Salvador Blanco-Mendez (January 16, 1962 – October 5, 2025)
In the late night of October 5th, Salvador Blanco-Mendez’s joyful faith turned into sight at 63 years of age. He was born to Agustín and Vertalina Mendez de Blanco on January 13, 1962. He was the oldest of four siblings, Anibal, Miriam, Aracely, and Cesar. He also had a half-brother name Tito.
Salvador was born in 1962 in a rural village called “La Maquina” in Retalhuleu, Guatemala. He came to know Jesus at 11 years old in an Assemblies of God church in La Maquina. He was the first of his family to convert from Protestantism to Catholicism. After marrying the love of his life from Mazatenango, Dina Milagro-Perello, he decided to provide for her by immigrating to North America to work and bring his family over to start a new life there. Salvador and Dina were married on February 20, 1982. In 1986, he immigrated to North America. Making his long trek through Mexico he finally arrived at the Rio Grande, the fourth longest river in the U.S., where he had to navigate a dangerous crossing through violent currents.
Once he crossed, he walked through Texas until he reached Houston where he settled and found a job in construction. He developed a routine working construction with other immigrants, and things started to look up as he landed a higher-paying job in Florida. He arrived to the Sunshine state only to be arrested, detained and deported. Despite this setback he would go on to immigrate back to America yet again enduring his way back to the U.S. before a year had passed.
Salvador settled in West Los Angeles, CA, where he worked construction, then as a newspaper deliverer, courthouse worker, an interstate driver, and finally as a truck-driver transporting mulch all over California all to bring his wife and first son from Guatemala. He then settled and bought his first home in Compton, CA. He gained his residency in the mid 90s and began faithfully serving at a Pentecostal church in Los Angeles.
In early 2005, his life changed when a bulldozer tipped a 4-foot concrete wall over him. During recovery his visitors at the hospital would leave encouraged by his joyful suffering. He would joke around and turn his friends’ tears of sorrow into tears of happiness and laughter. Some even came to know Jesus at his hospital bed.
After close to twenty years in the big city of Los Angeles, the Blanco family moved to Roy, Utah for a quieter life. Salvador became a citizen in 2006. Salvador recovered, served at a church in Ogden and got involved with mission work in different Latin American countries. Through a friend on these short-term trips he heard of a small town in Alabama called Russellville where Hispanic culture was rapidly growing. He visited and preached at a local church and decided Russellville was the next stop for the Blanco family.

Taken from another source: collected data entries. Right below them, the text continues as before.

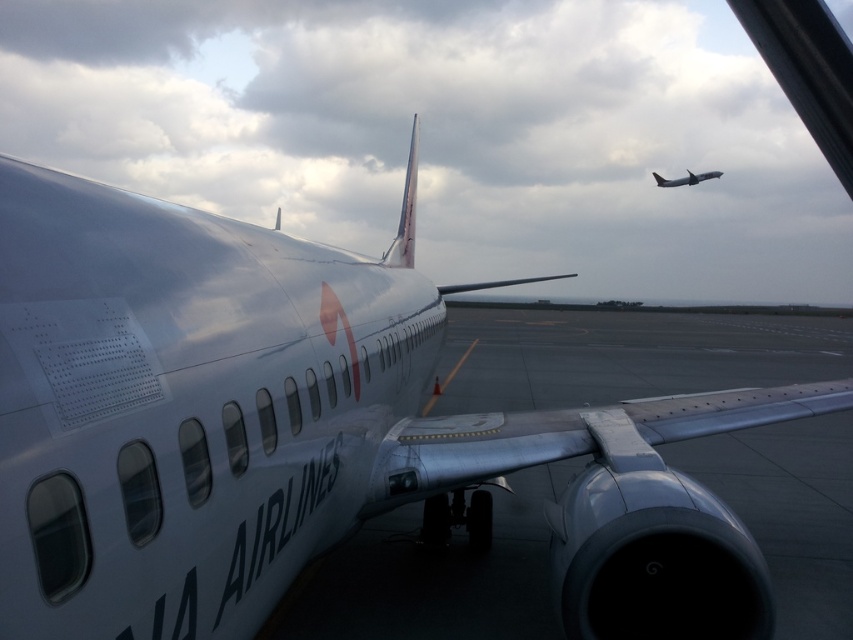 Who is more distant from viewer, (572, 420) or (666, 182)?

The point (666, 182) is behind.

Is metallic silver wing at center further to the viewer compared to silver metallic airplane at upper right?

No, metallic silver wing at center is closer to the viewer.

Which is in front, point (752, 417) or point (688, 177)?

Positioned in front is point (752, 417).

This screenshot has width=853, height=640. In order to click on metallic silver wing at center in this screenshot , I will do `click(576, 435)`. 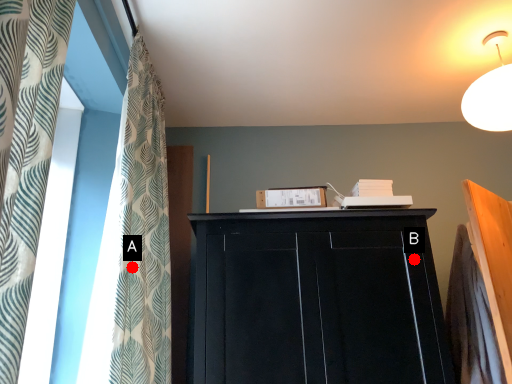 Question: Two points are circled on the image, labeled by A and B beside each circle. Which point is further to the camera?

Choices:
 (A) A is further
 (B) B is further

Answer: (B) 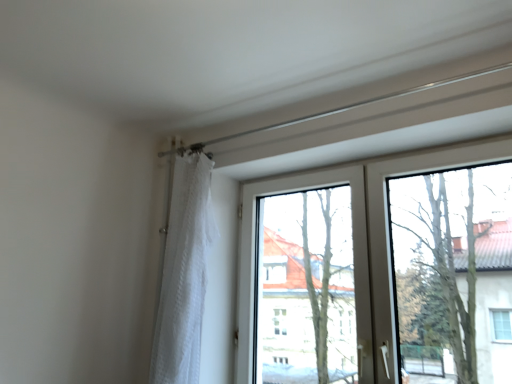 Question: Is transparent glass tree at upper right at the right side of white sheer curtain at left?

Choices:
 (A) no
 (B) yes

Answer: (B)

Question: Is transparent glass tree at upper right placed right next to white sheer curtain at left?

Choices:
 (A) yes
 (B) no

Answer: (B)

Question: Could you tell me if transparent glass tree at upper right is turned towards white sheer curtain at left?

Choices:
 (A) yes
 (B) no

Answer: (B)

Question: Can you confirm if transparent glass tree at upper right is shorter than white sheer curtain at left?

Choices:
 (A) yes
 (B) no

Answer: (A)

Question: Is transparent glass tree at upper right positioned with its back to white sheer curtain at left?

Choices:
 (A) no
 (B) yes

Answer: (A)

Question: Considering the relative sizes of transparent glass tree at upper right and white sheer curtain at left in the image provided, is transparent glass tree at upper right bigger than white sheer curtain at left?

Choices:
 (A) yes
 (B) no

Answer: (B)

Question: Can you confirm if transparent glass tree at upper right is smaller than transparent glass window at center?

Choices:
 (A) yes
 (B) no

Answer: (A)

Question: Can you confirm if transparent glass tree at upper right is wider than transparent glass window at center?

Choices:
 (A) no
 (B) yes

Answer: (A)

Question: Would you say transparent glass window at center is part of transparent glass tree at upper right's contents?

Choices:
 (A) yes
 (B) no

Answer: (B)

Question: Is transparent glass tree at upper right behind transparent glass window at center?

Choices:
 (A) no
 (B) yes

Answer: (A)

Question: From a real-world perspective, is transparent glass tree at upper right positioned under transparent glass window at center based on gravity?

Choices:
 (A) yes
 (B) no

Answer: (B)

Question: From a real-world perspective, is transparent glass tree at upper right positioned over transparent glass window at center based on gravity?

Choices:
 (A) yes
 (B) no

Answer: (A)

Question: From a real-world perspective, is white sheer curtain at left physically below transparent glass tree at upper right?

Choices:
 (A) no
 (B) yes

Answer: (B) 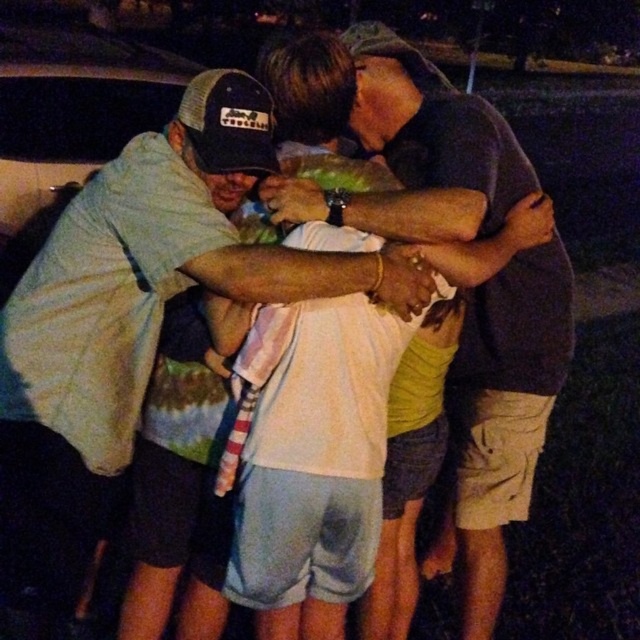 Looking at this image, you are a photographer trying to capture a group photo of the light blue shirt at center and dark gray shirt at center. Since you want to ensure both subjects are fully visible, which subject should you position closer to the camera to avoid cropping?

The light blue shirt at center should be positioned closer to the camera because its width surpasses that of the dark gray shirt at center, ensuring it fits within the frame without being cropped.

You are standing in a dimly lit park at night. You see two people in the center of the image wearing a light blue shirt at center and a dark gray shirt at center. Which one is positioned to the left?

The light blue shirt at center is positioned to the left of the dark gray shirt at center.

You are standing at the origin point in the image. Which of the two points, point (156, 284) or point (448, 172), is closer to you?

Point (156, 284) is closer to you because it is in front of point (448, 172). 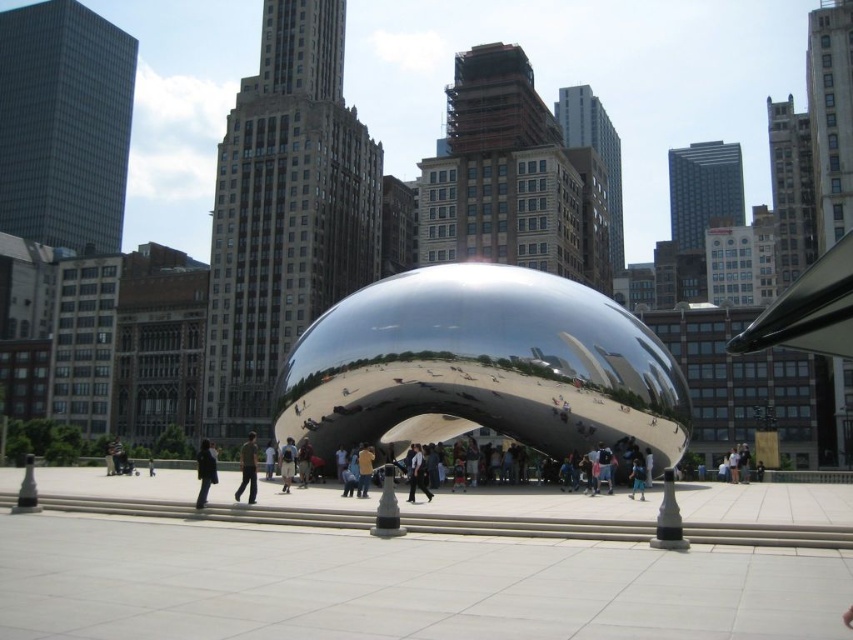 Between green fabric shirt at center and light blue shirt at center, which one appears on the left side from the viewer's perspective?

From the viewer's perspective, green fabric shirt at center appears more on the left side.

This screenshot has height=640, width=853. What are the coordinates of `green fabric shirt at center` in the screenshot? It's located at (247, 468).

Where is `green fabric shirt at center`? The width and height of the screenshot is (853, 640). green fabric shirt at center is located at coordinates (247, 468).

Is dark gray jacket at center further to camera compared to light brown fabric pants at center?

No, dark gray jacket at center is in front of light brown fabric pants at center.

Find the location of a particular element. dark gray jacket at center is located at coordinates (206, 472).

Locate an element on the screen. dark gray jacket at center is located at coordinates (206, 472).

Describe the element at coordinates (364, 468) in the screenshot. Image resolution: width=853 pixels, height=640 pixels. I see `brown leather jacket at center` at that location.

Between brown leather jacket at center and light brown fabric pants at center, which one has less height?

light brown fabric pants at center is shorter.

What do you see at coordinates (364, 468) in the screenshot? I see `brown leather jacket at center` at bounding box center [364, 468].

Identify the location of brown leather jacket at center. (364, 468). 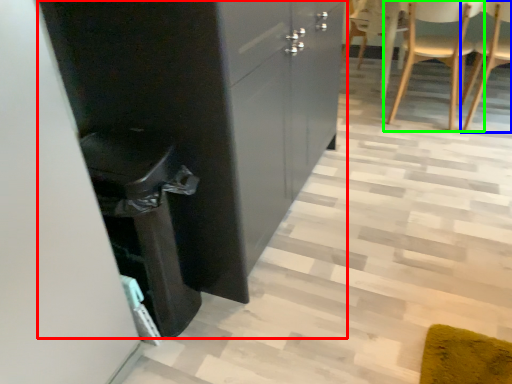 Question: Considering the real-world distances, which object is farthest from cabinetry (highlighted by a red box)? chair (highlighted by a blue box) or chair (highlighted by a green box)?

Choices:
 (A) chair
 (B) chair

Answer: (A) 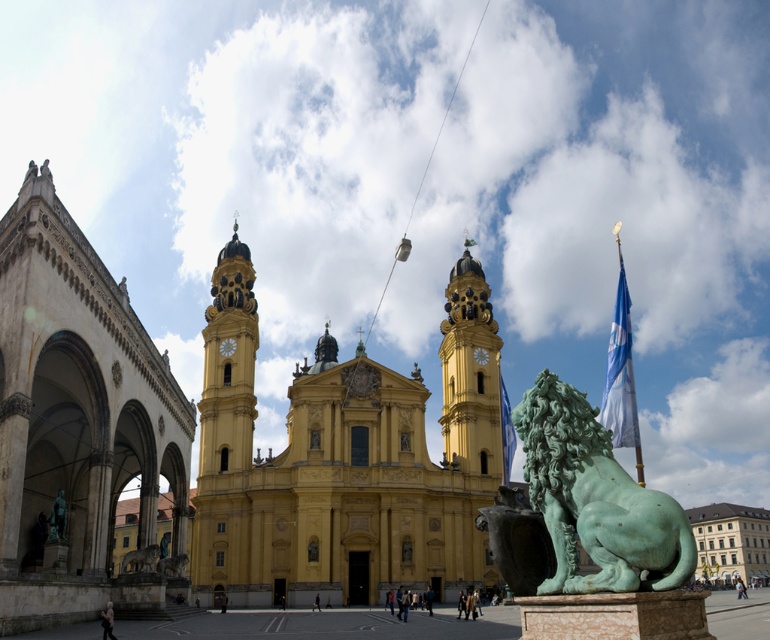 In the scene shown: Is yellow stone church at center below green patina lion at lower right?

No, yellow stone church at center is not below green patina lion at lower right.

Who is more forward, [340,552] or [548,509]?

Positioned in front is point [548,509].

This screenshot has height=640, width=770. Identify the location of yellow stone church at center. (343, 460). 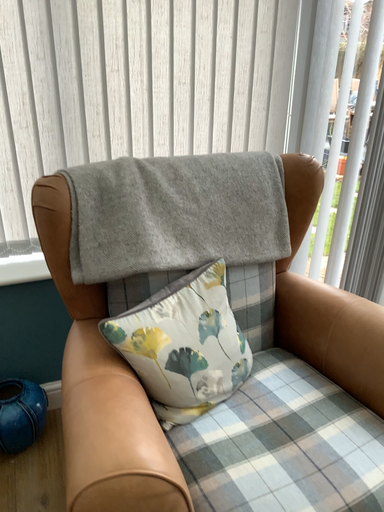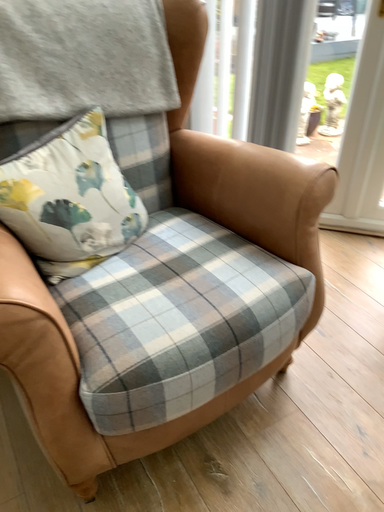 Question: How did the camera likely rotate when shooting the video?

Choices:
 (A) rotated right
 (B) rotated left

Answer: (A) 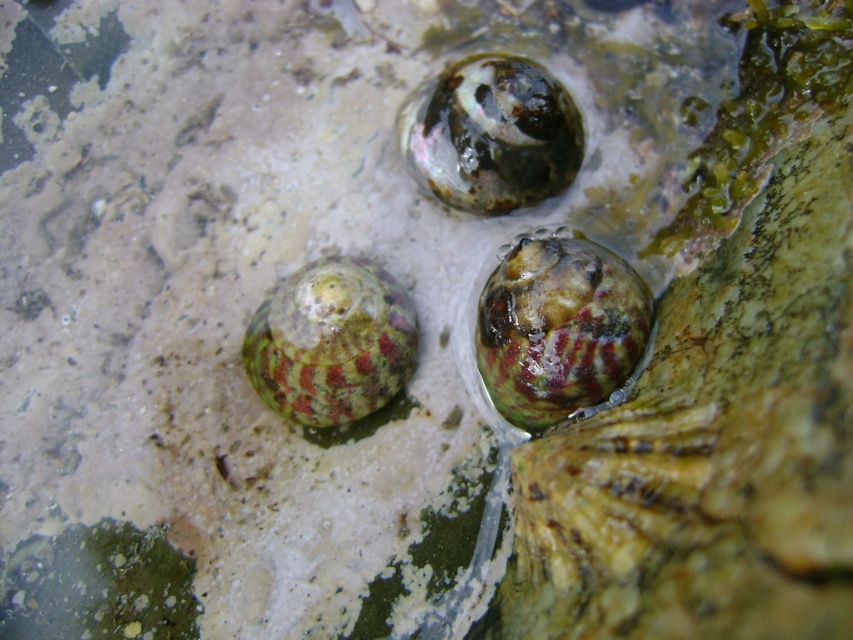 Who is higher up, green mottled shell at center or green marbled shell at center?

Positioned higher is green mottled shell at center.

Can you confirm if green mottled shell at center is taller than green marbled shell at center?

Indeed, green mottled shell at center has a greater height compared to green marbled shell at center.

This screenshot has width=853, height=640. Identify the location of green mottled shell at center. (558, 328).

This screenshot has height=640, width=853. I want to click on green mottled shell at center, so click(558, 328).

Does speckled stone shell at upper center lie in front of green marbled shell at center?

That is False.

Locate an element on the screen. This screenshot has height=640, width=853. speckled stone shell at upper center is located at coordinates (492, 134).

Which is in front, point (526, 168) or point (308, 422)?

Point (308, 422) is in front.

Find the location of `speckled stone shell at upper center`. speckled stone shell at upper center is located at coordinates (492, 134).

From the picture: Is green mottled shell at center positioned behind speckled stone shell at upper center?

No, green mottled shell at center is closer to the viewer.

Is green mottled shell at center thinner than speckled stone shell at upper center?

Correct, green mottled shell at center's width is less than speckled stone shell at upper center's.

Where is `green mottled shell at center`? Image resolution: width=853 pixels, height=640 pixels. green mottled shell at center is located at coordinates (558, 328). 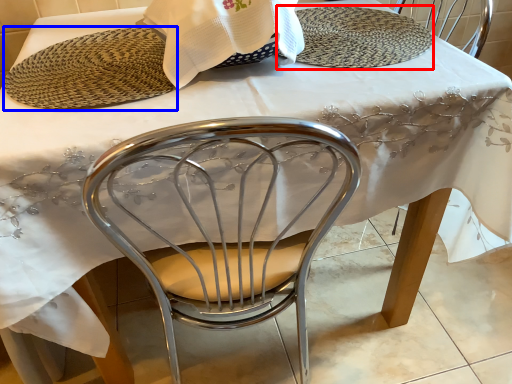 Question: Among these objects, which one is nearest to the camera, plate (highlighted by a red box) or platter (highlighted by a blue box)?

Choices:
 (A) plate
 (B) platter

Answer: (B) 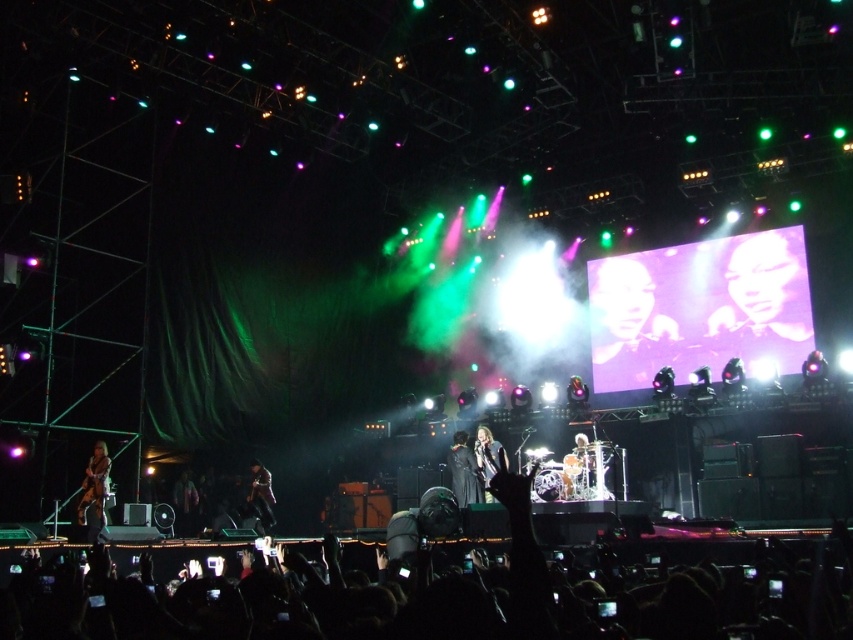 Question: Considering the real-world distances, which object is closest to the dark fabric jacket at lower left?

Choices:
 (A) shiny silver drum set at center
 (B) smooth purple face at upper right
 (C) shiny black jacket at center

Answer: (C)

Question: Considering the relative positions of smooth skin face at upper right and black leather jacket at center in the image provided, where is smooth skin face at upper right located with respect to black leather jacket at center?

Choices:
 (A) left
 (B) right

Answer: (B)

Question: Which object appears closest to the camera in this image?

Choices:
 (A) dark fabric jacket at lower left
 (B) smooth purple face at upper right

Answer: (A)

Question: Is shiny silver drum set at center to the left of black leather jacket at center from the viewer's perspective?

Choices:
 (A) yes
 (B) no

Answer: (B)

Question: In this image, where is shiny black guitar at lower left located relative to dark fabric jacket at lower left?

Choices:
 (A) right
 (B) left

Answer: (B)

Question: Which object is closer to the camera taking this photo?

Choices:
 (A) dark fabric jacket at lower left
 (B) shiny black jacket at center

Answer: (B) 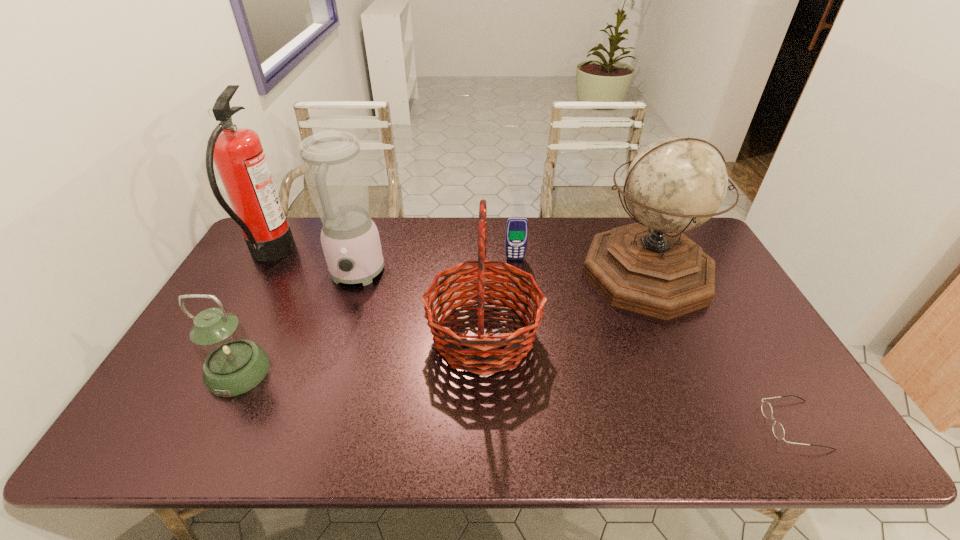 At what (x,y) coordinates should I click in order to perform the action: click on object situated at the near edge. Please return your answer as a coordinate pair (x, y). Image resolution: width=960 pixels, height=540 pixels. Looking at the image, I should click on (778, 430).

Locate an element on the screen. fire extinguisher that is at the left edge is located at coordinates (237, 153).

At what (x,y) coordinates should I click in order to perform the action: click on lantern positioned at the left edge. Please return your answer as a coordinate pair (x, y). The width and height of the screenshot is (960, 540). Looking at the image, I should click on click(x=233, y=364).

The image size is (960, 540). Identify the location of globe that is at the right edge. (675, 184).

The width and height of the screenshot is (960, 540). I want to click on spectacles positioned at the right edge, so click(x=778, y=430).

This screenshot has height=540, width=960. I want to click on object that is at the far left corner, so click(237, 153).

Locate an element on the screen. This screenshot has width=960, height=540. object that is at the far right corner is located at coordinates pos(675,184).

Locate an element on the screen. object that is at the near right corner is located at coordinates (778, 430).

In the image, there is a desktop. In order to click on vacant region at the far edge in this screenshot , I will do `click(453, 246)`.

Identify the location of free space at the near edge. The width and height of the screenshot is (960, 540). (473, 446). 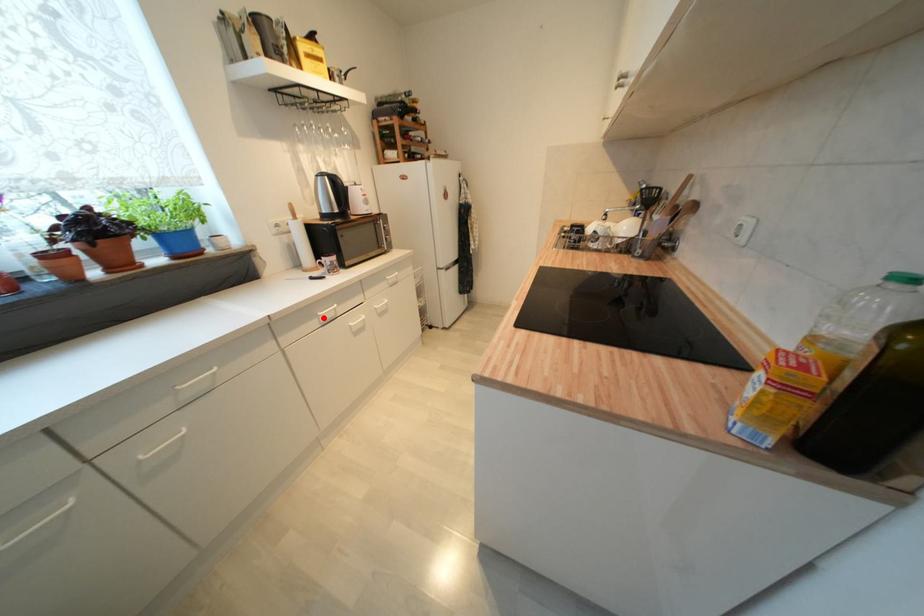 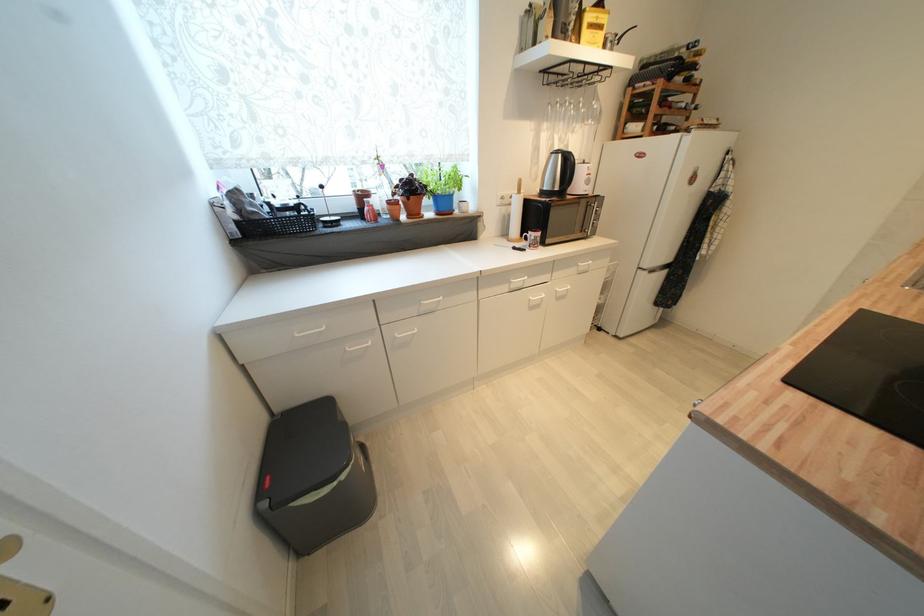 Question: I am providing you with two images of the same scene from different viewpoints. Given a red point in image1, look at the same physical point in image2. Is it:

Choices:
 (A) Closer to the viewpoint
 (B) Farther from the viewpoint

Answer: (B) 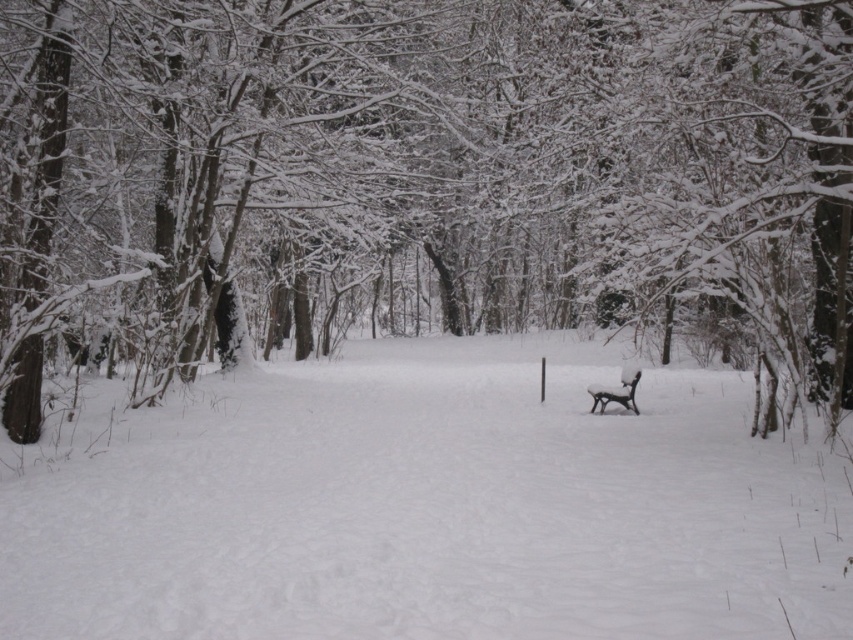 Question: Which is nearer to the white fluffy snow at center?

Choices:
 (A) snow-covered tree at center
 (B) snow-covered wooden bench at center

Answer: (B)

Question: Is snow-covered tree at center positioned in front of snow-covered wooden bench at center?

Choices:
 (A) no
 (B) yes

Answer: (B)

Question: Can you confirm if snow-covered tree at center is positioned below snow-covered wooden bench at center?

Choices:
 (A) no
 (B) yes

Answer: (A)

Question: Which of these objects is positioned farthest from the snow-covered wooden bench at center?

Choices:
 (A) white fluffy snow at center
 (B) snow-covered tree at center

Answer: (B)

Question: Is snow-covered tree at center smaller than white fluffy snow at center?

Choices:
 (A) yes
 (B) no

Answer: (B)

Question: Based on their relative distances, which object is farther from the white fluffy snow at center?

Choices:
 (A) snow-covered tree at center
 (B) snow-covered wooden bench at center

Answer: (A)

The Blancos moved to Russellville in 2007 and opened a music and bookstore, House of Faith. Two years later he started a church to minister to the large Hispanic population in Russellville in 2009. The last 15 years of his life were spent working bi-vocationally at Pilgrim’s Pride and pastoring Iglesia Aliento de Vida. In his spare time he loved fishing, story-telling, joke-telling, evangelizing, studying the Bible, talking to anyone about the Bible (especially his sons), taking trips with his family, visiting his granddaughter of 7 months old in Birmingham, playing guitar, piano, and singing, and drinking coffee with people he loved with Guatemalan and Mexican pastries.
He died leaving behind a wife of 43 years (Dina), 3 sons (Christian, Jonathan, and Salvador), 2 grandchildren (Josue and Lydia), and a church that he planted and pastored for 16 years (Iglesia Aliento de Vida).
Salvador was known for his joy, encouragement, jokes, laughter, and endurance through suffering. He always made it a point to make eye-contact and encourage those around him. He outdid people in showing honor and complimenting them in his humorous way. Even in hard days as an immigrant and later as an amputee, he was happy in Jesus and his joy uplifted others. When he sat down to eat with his family or friends, he always worshiped both in prayer before eating and while he ate singing and eating his bread with joy (Ecclesiastes 9:7).
“I have been young, and now am old, yet I have not seen the righteous forsaken or his children begging for bread” (Psalm 37:25).